Section II presents some background on the OmpSs programming model as well as related work. In Section III, we describe the Nexus++ hardware manager, and Section IV explains the VSs runtime library and how it is capable of integrating Nexus++. The results of evaluating Nexus++ performance on several benchmarks are presented in Section V. We conclude in Section VI.

II. BACKGROUND

We present a brief overview of the OmpSs programming model, and of other hardware accelerators in the literature for OmpSs or similar task-based models.

A. OmpSs

OmpSs is a task-based programming model that extends the OpenMP task directive. To execute OmpSs applications, they are compiled with a source-to-source compiler and linked against a runtime library.

1) Programming Model: In OpenMP, annotating a function declaration with #pragma omp task means that calls to the function are submitted to be executed asynchronously: the call returns immediately, and the calling context can continue execution. Meanwhile, the function is scheduled to be executed in parallel in a separate context. The calling context can later ascertain completion of all asynchronous function executions using #pragma taskwait. It can also wait for completion of only functions operating on a specific data set p using #pragma taskwait on (+p).

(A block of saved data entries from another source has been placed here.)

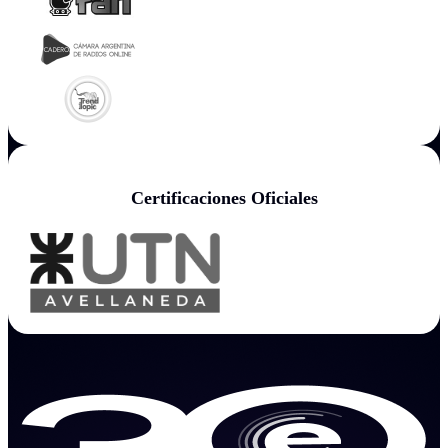
Certificaciones Oficiales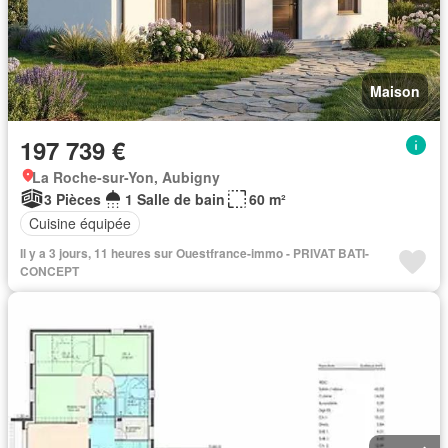
Maison
197 739 €
La Roche-sur-Yon, Aubigny
3 Pièces
1 Salle de bain
60 m²
Cuisine équipée
Il y a 3 jours, 11 heures sur Ouestfrance-immo - PRIVAT BATI-
CONCEPT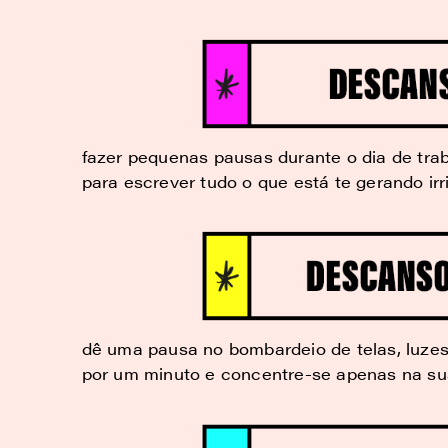
fazer pequenas pausas durante o dia de tra
para escrever tudo o que está te gerando irr
dê uma pausa no bombardeio de telas, luzes,
por um minuto e concentre-se apenas na su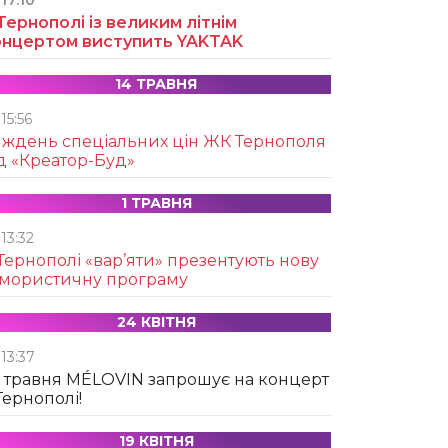
17:10
Тернополі із великим літнім
онцертом виступить YAKTAK
14 ТРАВНЯ
15:56
иждень спеціальних цін ЖК Тернополя
д «Креатор-Буд»
1 ТРАВНЯ
13:32
Тернополі «вар’яти» презентують нову
умористичну програму
24 КВІТНЯ
13:37
 травня MÉLOVIN запрошує на концерт
Тернополі!
19 КВІТНЯ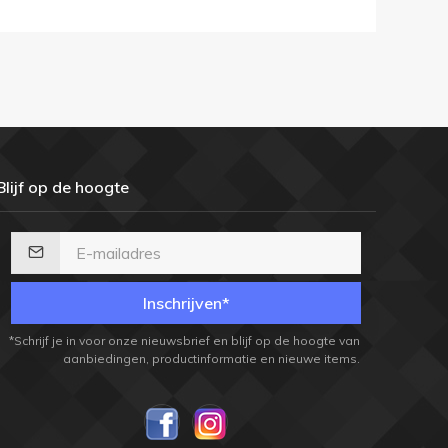
Blijf op de hoogte
Inschrijven*
*Schrijf je in voor onze nieuwsbrief en blijf op de hoogte van
aanbiedingen, productinformatie en nieuwe items.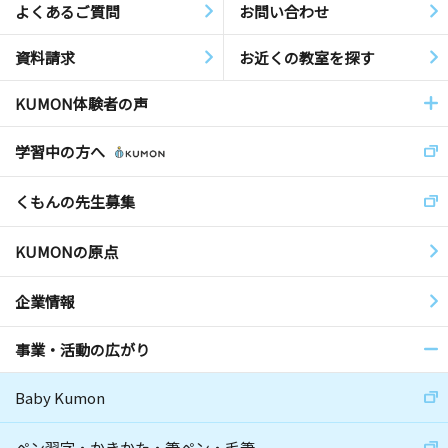
よくあるご質問
お問い合わせ
資料請求
お近くの教室を探す
KUMON体験者の声
学習中の方へ
くもんの先生募集
KUMONの原点
企業情報
事業・活動の広がり
Baby Kumon
ペン習字・かきかた・筆ペン・毛筆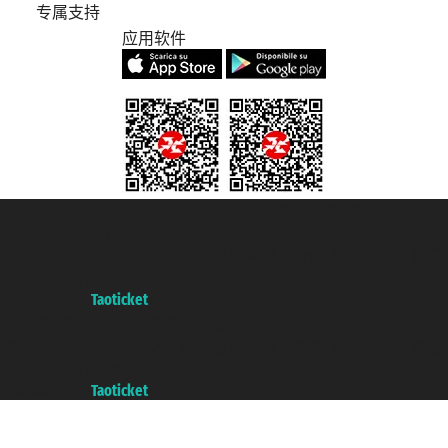
专属支持
应用软件
Taoticket S.r.l. Via Brigata Liguria, 3/21 16121 Genova Copyright © 2007/2026
踏鸥邮轮 版权所有
增值税税号: 06206400720 - 已注册意大利工商会, REA 433093 - 省授
权号 n° 6167/131601
A portal of the
Taoticket
group
Copyright © 2007/2026 踏鸥邮轮 版权所有
增值税税号: 06206400720 - 已注册意大利工商会, REA 433093 - 省授
权号 n° 6167/131601
A portal of the
Taoticket
group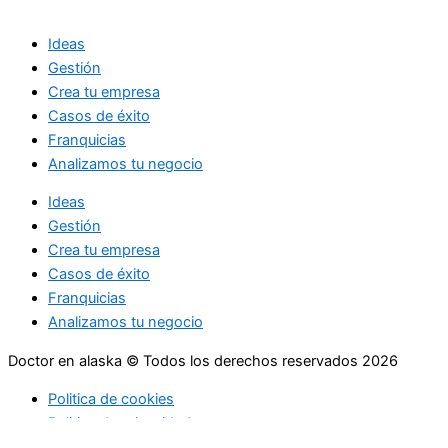
Ideas
Gestión
Crea tu empresa
Casos de éxito
Franquicias
Analizamos tu negocio
Ideas
Gestión
Crea tu empresa
Casos de éxito
Franquicias
Analizamos tu negocio
Doctor en alaska © Todos los derechos reservados 2026
Politica de cookies
Politica de privacidad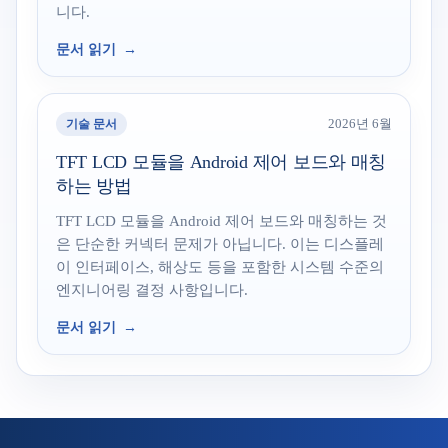
니다.
문서 읽기
기술 문서
2026년 6월
TFT LCD 모듈을 Android 제어 보드와 매칭
하는 방법
TFT LCD 모듈을 Android 제어 보드와 매칭하는 것
은 단순한 커넥터 문제가 아닙니다. 이는 디스플레
이 인터페이스, 해상도 등을 포함한 시스템 수준의
엔지니어링 결정 사항입니다.
문서 읽기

OmpSs extends the task model to capture data dependencies between tasks. Using the syntax #pragma omp task in(*a,...) out(*b,...) inout(*c,...) (with a, b, c pointers to data structures passed as arguments to the function) the programmer can indicate which inputs a task requires, and which outputs it produces. The runtime system then takes care of tracking the dependencies and only launching tasks when all their inputs are ready. This removes work both from the programmer, who no longer has to worry about synchronisation between tasks, and from the main thread of execution, which no longer has to manage the tasks. Work can simply be submitted immediately when it becomes apparent that it should be performed.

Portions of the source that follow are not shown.